━━━━━ Data to process ━━━━━

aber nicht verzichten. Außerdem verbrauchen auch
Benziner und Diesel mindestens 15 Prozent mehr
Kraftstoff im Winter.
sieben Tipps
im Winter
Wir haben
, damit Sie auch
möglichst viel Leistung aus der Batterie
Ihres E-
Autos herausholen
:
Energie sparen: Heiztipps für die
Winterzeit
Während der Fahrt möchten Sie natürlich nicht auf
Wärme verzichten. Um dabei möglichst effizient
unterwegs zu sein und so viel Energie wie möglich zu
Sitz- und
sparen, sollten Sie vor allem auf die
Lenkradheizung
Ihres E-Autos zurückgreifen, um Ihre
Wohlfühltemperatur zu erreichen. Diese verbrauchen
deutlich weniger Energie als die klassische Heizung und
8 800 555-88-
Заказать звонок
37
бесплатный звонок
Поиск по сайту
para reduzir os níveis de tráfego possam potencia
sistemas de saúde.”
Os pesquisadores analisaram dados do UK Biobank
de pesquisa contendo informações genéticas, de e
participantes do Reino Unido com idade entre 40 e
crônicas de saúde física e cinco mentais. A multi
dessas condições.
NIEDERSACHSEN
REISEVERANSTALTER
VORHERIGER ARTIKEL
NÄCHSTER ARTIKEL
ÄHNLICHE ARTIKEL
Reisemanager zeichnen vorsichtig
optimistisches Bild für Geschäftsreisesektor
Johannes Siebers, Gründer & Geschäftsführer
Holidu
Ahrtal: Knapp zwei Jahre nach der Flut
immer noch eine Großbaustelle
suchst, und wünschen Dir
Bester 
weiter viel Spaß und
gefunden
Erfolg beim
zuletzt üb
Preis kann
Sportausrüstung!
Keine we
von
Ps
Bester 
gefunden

━━━━━

**Exercise details:** Search the data above for "звонок" and copy every line where it turns up.

**Result below:**
Заказать звонок
бесплатный звонок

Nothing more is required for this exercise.